I have repo_a and repo_b.

_ repo_a has branches master, gui_project and api_project branches_
_ repo_b has branches master, mem_project and api_project branches._

In this scenario api_project has the same name in each repo because it is the same project, some code in repo_a and some in repo_b.

I want to combine these and end up with repo_c that has 4 branches:

master, gui_project, mem_project and api_project.

where:

_master contains all commits from master in repo_a and repo_b _
_api_project contains all commits from api_project in repo_a and repo_b _
_mem_project contains all commits from repo_b _
_gui_project contains all commits from repo_a _

The repos are completely different, their folder structure and so on are unrelated so no folder/path/file hieracrchy appears in more than one repo, that is there is no code/files that is in each repo.

This is my challenge, in repos where we have a lot of branches some unique to each repo and some with the same name in each repo because the work on them pertains to the same project.


Now I know that GitHub doesn’t provide such a capability (be great if it did as this need often arises from time to time as projects or organizations grow and mature) but has anyone done this, in the general case that I outline above?

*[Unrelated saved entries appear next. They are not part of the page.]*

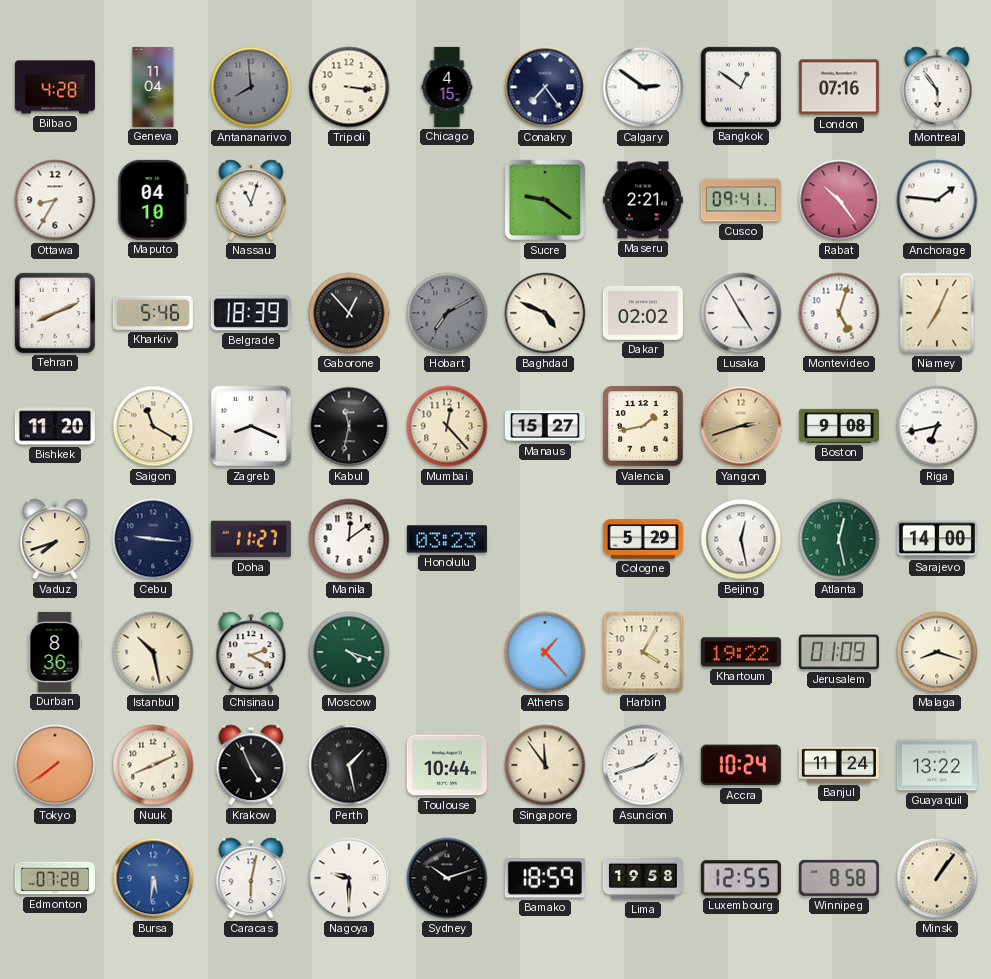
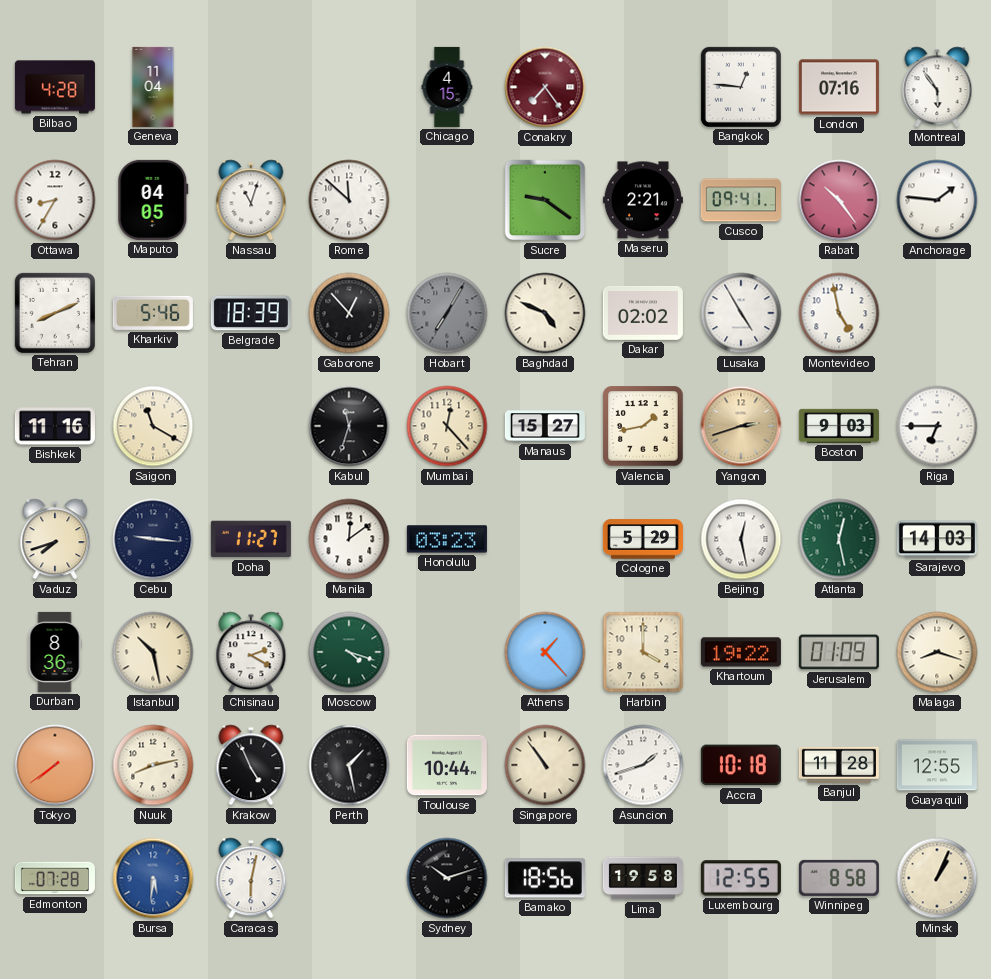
Antananarivo: 7:59 -> none
Tripoli: 3:16 -> none
Conakry dial: navy -> burgundy
Calgary: 2:51 -> none
Bangkok: 12:51 -> 12:46
Maputo: 04:10 -> 04:05
Rome: none -> 11:52
Hobart: 7:10 -> 7:05
Montevideo: 5:03 -> 4:58
Niamey: 7:04 -> none
Bishkek: 11:20 -> 11:16
Zagreb: 8:19 -> none
Kabul: 11:32 -> 11:33
Boston: 9:08 -> 9:03
Riga: 6:43 -> 6:45
Sarajevo: 14:00 -> 14:03
Harbin: 4:05 -> 4:00
Nuuk: 8:11 -> 8:13
Singapore: 11:54 -> 10:54
Accra: 10:24 -> 10:18
Banjul: 11:24 -> 11:28
Guayaquil: 13:22 -> 12:55
Nagoya: 9:30 -> none
Bamako: 18:59 -> 18:56
Minsk: 1:06 -> 1:04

In reality there a quite a lot more branches than just four, but this should be academic if we have a general solution.

I want to attempt this but also want to gather as much input from others and git gurus before I actually begin, I’d hate to spend an hour or two then hit some roadblock simply because of a lack of due dilligence.

Thanks

1 Like

:rotating_light:  WARNING: At no point in what I describe below did I need to use git push --force. If you find yourself with the urge to use git push --force, then you are at risk of losing data and you should back out and start over. git push --force is a potentially destructive command, use it at your own risk. :rotating_light:

Let me start by saying that you should protect yourself from data loss by using scratch repositories to perform your experiments. A scratch repository is one that is disconnected from all other repos so that you can’t possibly mess up anything but the scratch repo, but the various data sources that you’re using to build the scratch one are guaranteed intact. One of the nice things about git though is that it makes this pretty easy. If at any time you mess something up, just delete the entire local repository and start over.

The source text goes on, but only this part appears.